Prédications
Une Parole qui dé-range et qui nous met en mouvement Néhémie 8/1-10 Luc 1/1-4 et 4/14-21
"Car tout le peuple pleurait en entendant les paroles de la Loi".
C'est avec une grande émotion que le peuple d'Israël entend la lecture de la Torah, cette lecture qui est faite de manière continue, manifestement pendant plusieurs jours. Il faut s'imaginer le peuple d'Israël au retour de l'exil, aux portes de Jérusalem encore en ruine avant que ne soit entreprise la reconstruction des murailles, il faut s'imaginer le peuple entendre en lecture continue cette Torah, ces cinq livres du Pentateuque. Visiblement d'après ce que l'on lit, ce fut "lecture" le matin, "explication" l'après-midi, et cela sûrement pendant plusieurs jours. Avec courage, avec fermeté, avec joies et pleurs, le peuple redécouvre la Parole que Dieu lui adresse, redécouvre la Parole qu'il a adressée au peuple d'Israël depuis les origines.
Pourquoi des pleurs ? Des pleurs de joie sans doute, joie de se retrouver à nouveau sur la Terre Promise. Des pleurs de deuil aussi parce qu'ils se rendent compte à la lecture de la Torah, que c'est par leur propre faute, pour avoir oublié la Parole de Dieu, que tous les malheurs qui se sont abattus sur Israël, sont arrivés.
Ce chapitre 8 du livre de Néhémie résonne comme une sorte de liturgie. On a l'impression d'y voir la description du culte à la synagogue. Avec l'estrade du haut duquel on lit la Torah, mais du haut duquel aussi le rabbin ou toute personne habilitée, va faire un commentaire de cette lecture. Et puis il y a les répons, les prières, les chants, les chants de louanges et les chants de supplications qui sont comme autant de réponses de l'assemblée à la lecture, à l'explication, à la réception de la Parole de Dieu.
À Nazareth, Jésus entre lui aussi à la synagogue. Et c'est sans doute une liturgie semblable qui va être suivie. Jésus est une personnalité connue, sa réputation n'est plus à faire. C'est l'enfant du pays, certains disent peut-êre même que c'est l'enfant du pays qui a réussi ; d'autres peut-être veulent savoir "ce qu'il a dans le ventre". Aussi tout naturellement, est-il invité à faire le commentaire de la Parole de Dieu. Ça n'est pas la Torah qui lui est présentée, mais le livre du prophète Ésaïe.
Il lit, et son commentaire est très court.

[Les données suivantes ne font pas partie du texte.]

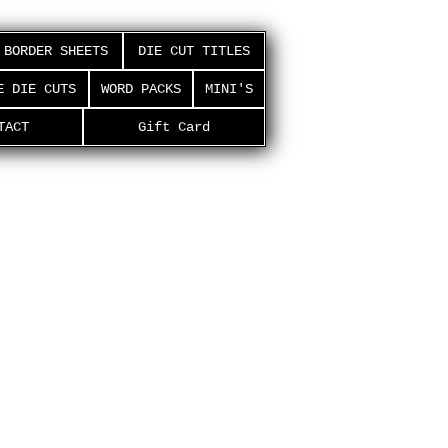
BORDER SHEETS
DIE CUT TITLES
E DIE CUTS
WORD PACKS
MINI'S
TACT
Gift Card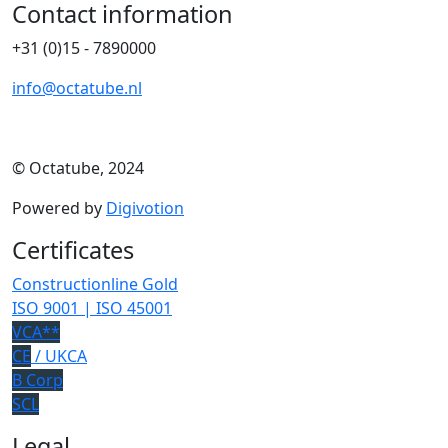
Contact information
+31 (0)15 - 7890000
info@octatube.nl
© Octatube, 2024
Powered by
Digivotion
Certificates
Constructionline Gold
ISO 9001 | ISO 45001
VCA**
CE
/ UKCA
B Corp
SCL
Legal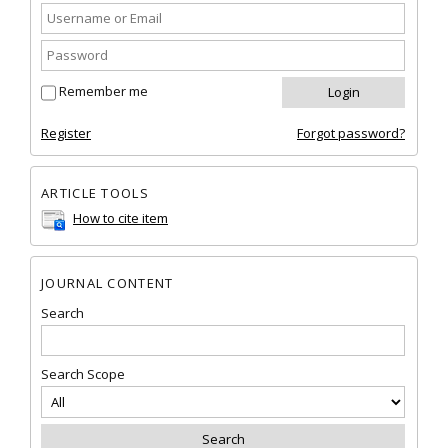
Remember me
Register
Forgot password?
ARTICLE TOOLS
How to cite item
JOURNAL CONTENT
Search
Search Scope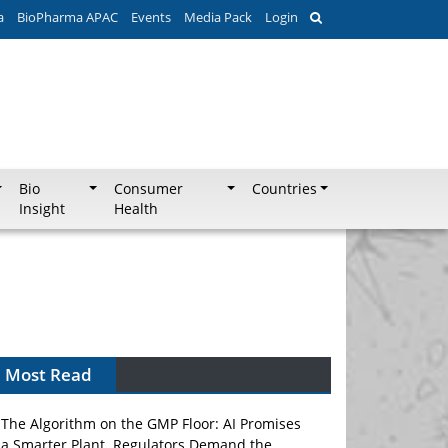
a
BioPharma APAC
Events
Media Pack
Login
Bio
Consumer
Countries
Insight
Health
Most Read
The Algorithm on the GMP Floor: AI Promises
a Smarter Plant. Regulators Demand the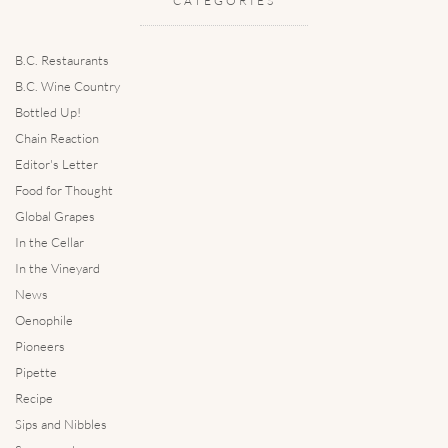
CATEGORIES
B.C. Restaurants
B.C. Wine Country
Bottled Up!
Chain Reaction
Editor's Letter
Food for Thought
Global Grapes
In the Cellar
In the Vineyard
News
Oenophile
Pioneers
Pipette
Recipe
Sips and Nibbles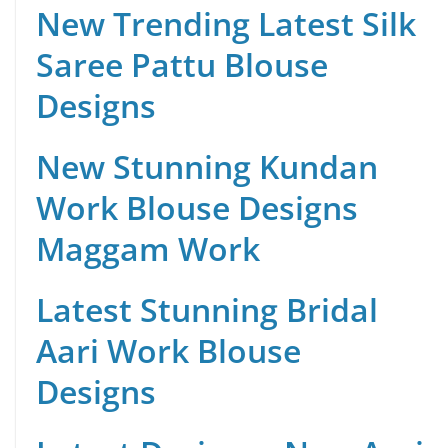
New Trending Latest Silk
Saree Pattu Blouse
Designs
New Stunning Kundan
Work Blouse Designs
Maggam Work
Latest Stunning Bridal
Aari Work Blouse
Designs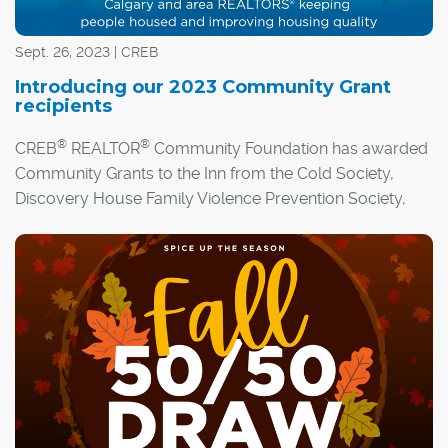
Sept. 26, 2023 | CREB
Introducing our 2023 Community Grant
recipients
®
®
CREB
REALTOR
Community Foundation has awarded
Community Grants to the Inn from the Cold Society,
Discovery House Family Violence Prevention Society,
and Ronald McDonald House Charities Alberta.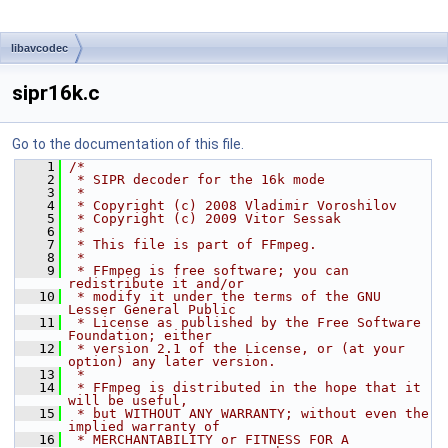
libavcodec
sipr16k.c
Go to the documentation of this file.
    1
/*
    2
 * SIPR decoder for the 16k mode
    3
 *
    4
 * Copyright (c) 2008 Vladimir Voroshilov
    5
 * Copyright (c) 2009 Vitor Sessak
    6
 *
    7
 * This file is part of FFmpeg.
    8
 *
    9
 * FFmpeg is free software; you can 
redistribute it and/or
   10
 * modify it under the terms of the GNU 
Lesser General Public
   11
 * License as published by the Free Software 
Foundation; either
   12
 * version 2.1 of the License, or (at your 
option) any later version.
   13
 *
   14
 * FFmpeg is distributed in the hope that it 
will be useful,
   15
 * but WITHOUT ANY WARRANTY; without even the 
implied warranty of
   16
 * MERCHANTABILITY or FITNESS FOR A 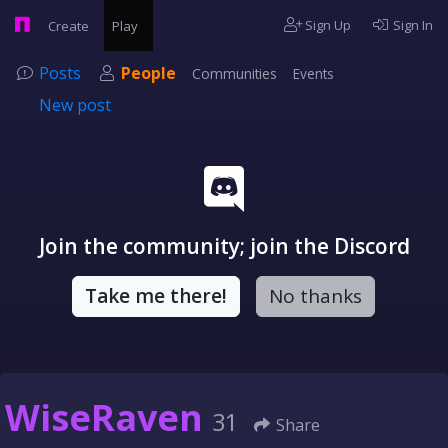
Sign Up
Sign In
Create
Play
Posts
People
Communities
Events
New post
Join the community; join the Discord
Take me there!
No thanks
WiseRaven
31
Share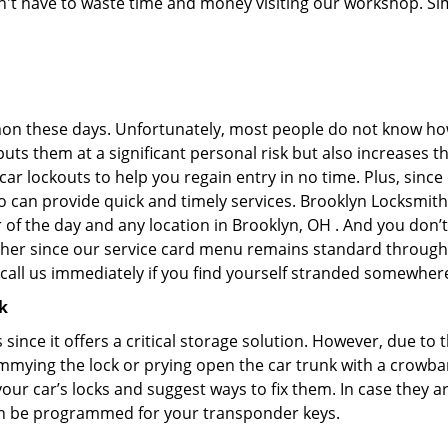
don't have to waste time and money visiting our workshop. Sim
on these days. Unfortunately, most people do not know how
y puts them at a significant personal risk but also increases
r lockouts to help you regain entry in no time. Plus, since
 can provide quick and timely services. Brooklyn Locksmith 
 of the day and any location in Brooklyn, OH . And you don’t
ther since our service card menu remains standard througho
all us immediately if you find yourself stranded somewhere
k
s since it offers a critical storage solution. However, due to
immying the lock or prying open the car trunk with a crowba
 your car’s locks and suggest ways to fix them. In case they
an be programmed for your transponder keys.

Quelques mots seulement : " Aujourd'hui cette Écriture est accomplie pour vous". Alors que l'assemblée visiblement attendait un discours docte, théologique, un commentaire savant sur le texte du prophète Ésaïe, ou pour le moins une justification de son ministère et de sa prédication. Et voilà que Jésus semble se mettre en avant en affirmant pour lui-même qu'il est l'accomplissement de cette Parole du prophète, suggérant même qu'il suffit de regarder au dehors ce qui se passe, qu'il suffit d'écouter, de se rendre compte de sa réputation qui le précède partout, de voir comment les miracles se multiplient partout où il se rend pour comprendre qu'il est lui le Messie annoncé et attendu.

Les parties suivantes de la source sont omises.